I have tried to implement a few things around this time of year to help me through this tough time of the school year. Some of these tips I have picked up from others along the way.

1. Read positive inspiring words.
Daily reading of the bible; a homeschool devotional or article is helpful.
2.Listen to homeschool conference tapes/cd's
This is invaluable. If you attend a conference and are able to purchase cd's, do so. It is very helpful and inspiring to listen to them when you are "in the middle" of your school year." You can also purchase here http://bestchristianconferences.com/ (search for state homeschool conventions)
3. Go on a field trip.
Get out from the routine and visit a local art or science museum. Seasonal clearance sales, or spring shopping are also nice trips. :-)
4. Excercise
Get out (if you can), or borrow a fun exercise dvd from the library, and let everyone participate.
5. Try somthing new.
Try a new craft, read a new genre, cook a few new recipes.

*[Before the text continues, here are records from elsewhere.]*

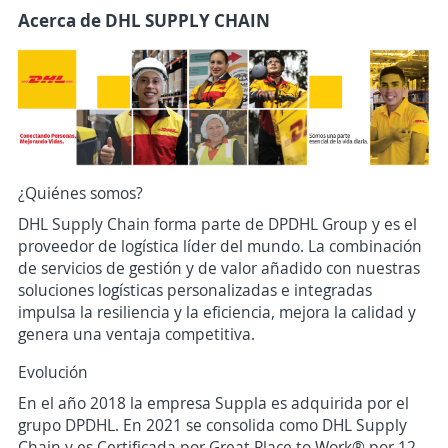
Acerca de DHL SUPPLY CHAIN
¿Quiénes somos?
DHL Supply Chain forma parte de DPDHL Group y es el
proveedor de logística líder del mundo. La combinación
de servicios de gestión y de valor añadido con nuestras
soluciones logísticas personalizadas e integradas
impulsa la resiliencia y la eficiencia, mejora la calidad y
genera una ventaja competitiva.
Evolución
En el año 2018 la empresa Suppla es adquirida por el
grupo DPDHL. En 2021 se consolida como DHL Supply
Chain y es Certificada por Great Place to Work® por 12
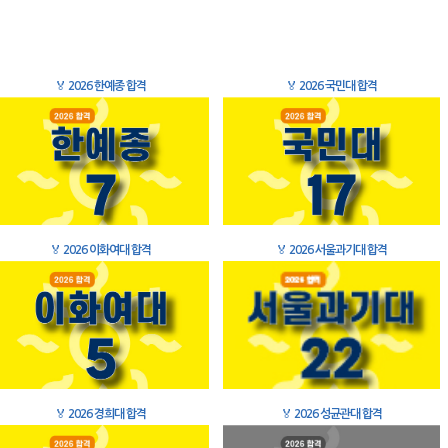
🏅
2026 한예종 합격
🏅
2026 국민대 합격
🏅
2026 이화여대 합격
🏅
2026 서울과기대 합격
🏅
2026 경희대 합격
🏅
2026 성균관대 합격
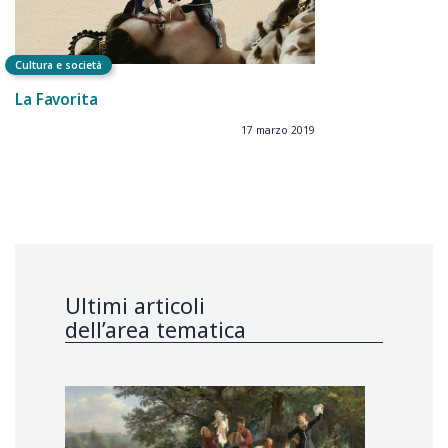
Cultura e società
La Favorita
17 marzo 2019
Ultimi articoli
dell’area tematica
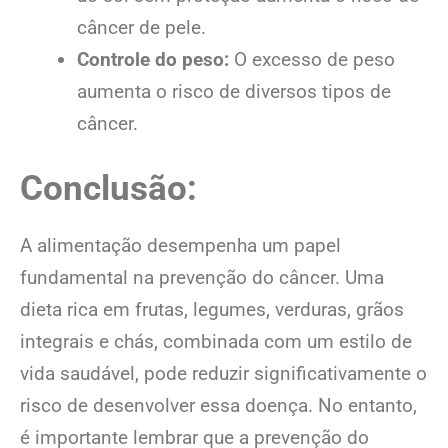
câncer de pele.
Controle do peso:
O excesso de peso
aumenta o risco de diversos tipos de
câncer.
Conclusão:
A alimentação desempenha um papel
fundamental na prevenção do câncer. Uma
dieta rica em frutas, legumes, verduras, grãos
integrais e chás, combinada com um estilo de
vida saudável, pode reduzir significativamente o
risco de desenvolver essa doença. No entanto,
é importante lembrar que a prevenção do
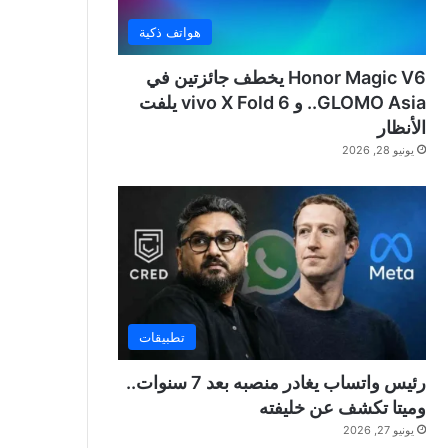
هواتف ذكية
Honor Magic V6 يخطف جائزتين في
GLOMO Asia.. و vivo X Fold 6 يلفت
الأنظار
يونيو 28, 2026
تطبيقات
رئيس واتساب يغادر منصبه بعد 7 سنوات..
وميتا تكشف عن خليفته
يونيو 27, 2026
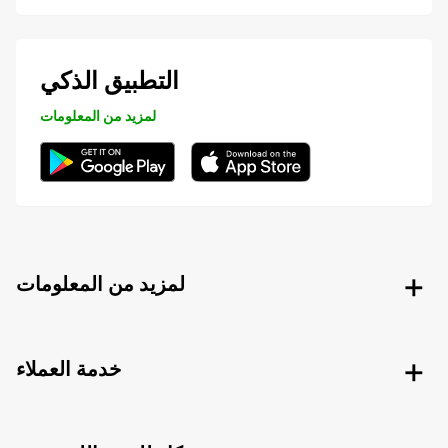
التطبيق الذكي
لمزيد من المعلومات
لمزيد من المعلومات
خدمة العملاء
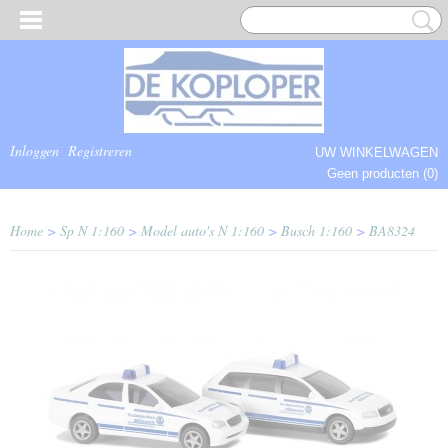
Inloggen
Registreren
UW WINKELWAGEN
Geen producten
(0)
COMPLEET.
Home
>
Sp N 1:160
>
Model auto's N 1:160
>
Busch 1:160
>
BA8324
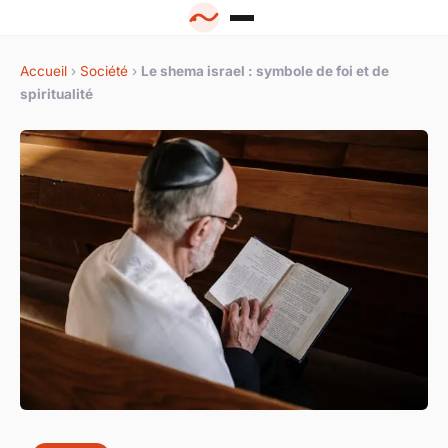
Accueil
›
Société
›
Le shema israel : symbole de foi et de
spiritualité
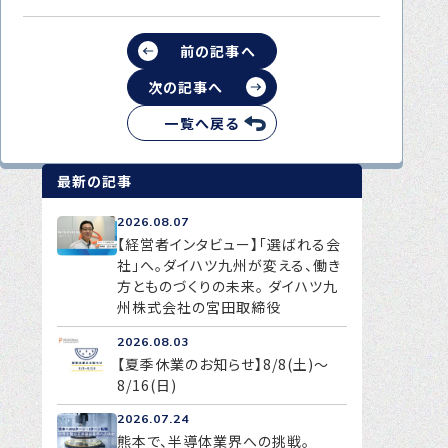
前の記事へ
次の記事へ
一覧へ戻る
最新の記事
2026.08.07
【経営者インタビュー】「選ばれる会
社」へ。ダイハツ九州が変える、働き
方とものづくりの未来。 ダイハツ九
州株式会社の宮田取締役
2026.08.03
【夏季休業のお知らせ】8/8(土)～
8/16(日)
2026.07.24
熊本で、半導体業界への挑戦。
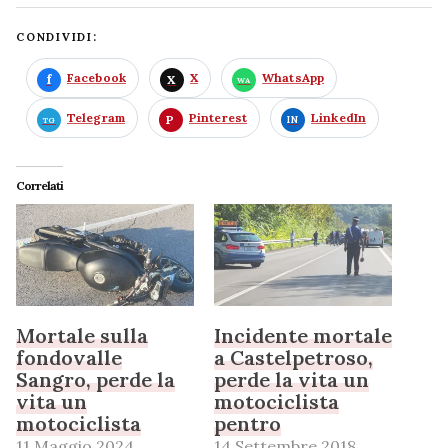
CONDIVIDI:
Facebook
X
WhatsApp
Telegram
Pinterest
LinkedIn
Correlati
Mortale sulla
Incidente mortale
fondovalle
a Castelpetroso,
Sangro, perde la
perde la vita un
vita un
motociclista
motociclista
pentro
11 Maggio 2024
14 Settembre 2018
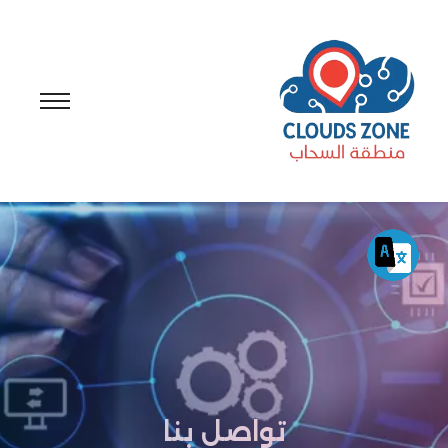
تواصل بنا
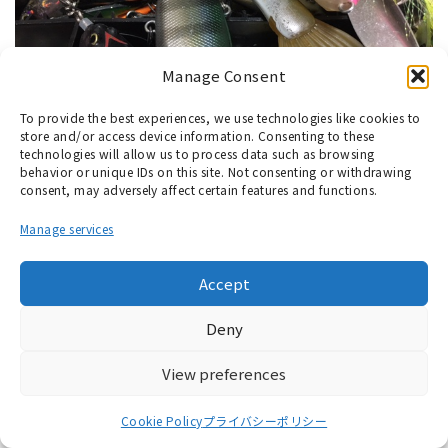
Manage Consent
To provide the best experiences, we use technologies like cookies to
【弥栄ダム】私はこれで釣りました！【ハードル
store and/or access device information. Consenting to these
アー編】
technologies will allow us to process data such as browsing
behavior or unique IDs on this site. Not consenting or withdrawing
consent, may adversely affect certain features and functions.
スポンサーリンク
Manage services
Accept
Deny
View preferences
Cookie Policy
プライバシーポリシー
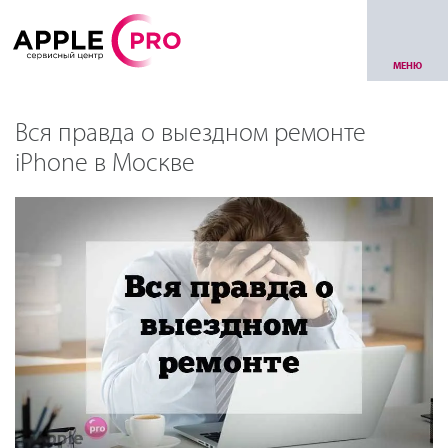
МЕНЮ
Вся правда о выездном ремонте
iPhone в Москве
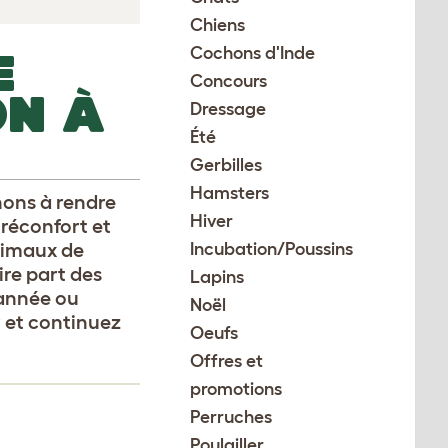
Chiens
Cochons d'Inde
E
Concours
ON À
Dressage
Été
Gerbilles
Hamsters
nons à rendre
Hiver
réconfort et
nimaux de
Incubation/Poussins
re part des
Lapins
 année ou
Noël
 et continuez
Oeufs
Offres et
promotions
Perruches
Poulailler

I hope these are helpful tips.

“Therefore, my beloved brethren, be ye steadfast, unmoveable, always abounding in the work of the Lord, forasmuch as ye know that your labor is not in vain in the Lord” (1 Cor. 15:58).


















2 comments:

raghav said...

In many places homeschooling is a legal option for parents who wish to provide their children with a different learning environment than exists in nearby schools. These motivations range from a dissatisfaction with the schools in their area to the dissatisfaction of modern schools in general. It is also an alternative for families living in isolated rural locations and those who choose, for practical or personal reasons, not to have their children attend school.


peterson
Addiction Recovery Kentucky

Anonymous said...

I know it's been awhile since you blogged. But I think it is always good to change things up!
I know in our family- I always try to alter games and chore charts to match a book we are reading. It not only helps them connect to books but add some spice to our life.